The congregation erupted. People shot to their feet, some shouting, some weeping, some gripping their neighbors in near-violent embraces. Hands shot upward like an army pledging fealty; I saw three different people collapse to their knees in the aisle, faces streaming with mascara and mucous, and in that moment, I felt as close to omnipotent as any man alive.

Darla, my daughter, did not join the clamor. She stood, straight-backed, watching me with those calculating blue eyes, lips pressed into a bloodless line. I wondered, for the thousandth time, how much of me lived in her, and whether that would be enough to save her from the fire I’d just stoked.

I released the congregation with a final benediction—words they’d heard a thousand times, but never with this much urgency—and watched as the sheep filed out, high on collective outrage and the illusion of holiness. My work, for the moment, was done.

But there was always more to do.

***

My office wasn’t technically a sanctum, but I’d engineered it to feel like one. The walls were paneled with Kentucky walnut, each square cut perfect as the face of a chessboard, and lined with mementos of my lifelong crusade—signed Bibles from old seminary friends, a shadowbox with a shiv confiscated at a prison outreach, my framed honorary degree from Liberty University. Behind the desk—a monstrous thing of raw oak and intimidating width—I’d hung a triptych: the central image was Christ with eyes upturned in agony, but if you looked left or right, you got the crucifixion in all its unfiltered, arterial mess.I’d watched more than one visiting philanthropist blanch at the realism, and that was the idea. The phone on my desk was an old rotary model, but every line went through to my cell. Security in redundancy.

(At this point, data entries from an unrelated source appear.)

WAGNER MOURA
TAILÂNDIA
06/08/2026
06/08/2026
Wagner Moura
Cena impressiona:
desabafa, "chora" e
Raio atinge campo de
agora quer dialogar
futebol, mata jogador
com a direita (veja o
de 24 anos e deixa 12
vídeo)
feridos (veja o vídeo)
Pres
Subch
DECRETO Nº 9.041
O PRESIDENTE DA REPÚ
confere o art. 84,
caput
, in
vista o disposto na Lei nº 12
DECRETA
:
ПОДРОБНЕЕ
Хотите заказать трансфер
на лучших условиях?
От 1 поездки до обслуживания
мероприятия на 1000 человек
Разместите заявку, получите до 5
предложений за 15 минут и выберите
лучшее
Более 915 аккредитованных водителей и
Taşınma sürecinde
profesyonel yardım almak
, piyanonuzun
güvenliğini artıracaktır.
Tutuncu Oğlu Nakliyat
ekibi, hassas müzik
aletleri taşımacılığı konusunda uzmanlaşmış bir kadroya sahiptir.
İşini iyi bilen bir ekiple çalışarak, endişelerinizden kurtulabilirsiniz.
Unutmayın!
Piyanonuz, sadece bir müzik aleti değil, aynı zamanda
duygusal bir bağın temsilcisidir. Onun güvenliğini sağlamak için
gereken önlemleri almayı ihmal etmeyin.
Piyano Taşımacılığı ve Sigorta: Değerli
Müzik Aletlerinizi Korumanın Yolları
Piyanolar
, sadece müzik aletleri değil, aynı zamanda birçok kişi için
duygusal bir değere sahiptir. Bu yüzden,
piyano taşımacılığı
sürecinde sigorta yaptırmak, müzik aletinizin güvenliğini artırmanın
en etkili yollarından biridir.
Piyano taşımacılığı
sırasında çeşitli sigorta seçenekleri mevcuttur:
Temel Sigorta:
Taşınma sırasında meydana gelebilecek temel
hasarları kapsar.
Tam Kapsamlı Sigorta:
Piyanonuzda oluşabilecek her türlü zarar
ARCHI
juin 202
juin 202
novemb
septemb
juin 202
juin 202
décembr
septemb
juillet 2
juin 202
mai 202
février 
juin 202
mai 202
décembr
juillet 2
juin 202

The halls outside were still buzzing from the service, a river of whispers and excited conjecture, but in here the air was hushed, thickened by aftershave and old paper. I poured a splash of bourbon into my coffee and let the first burn of alcohol cut through the post-sermon jitters. From my window, I could see the parking lot already choked with pickups and minivans, families herding themselves out like sheep after a wolf scare.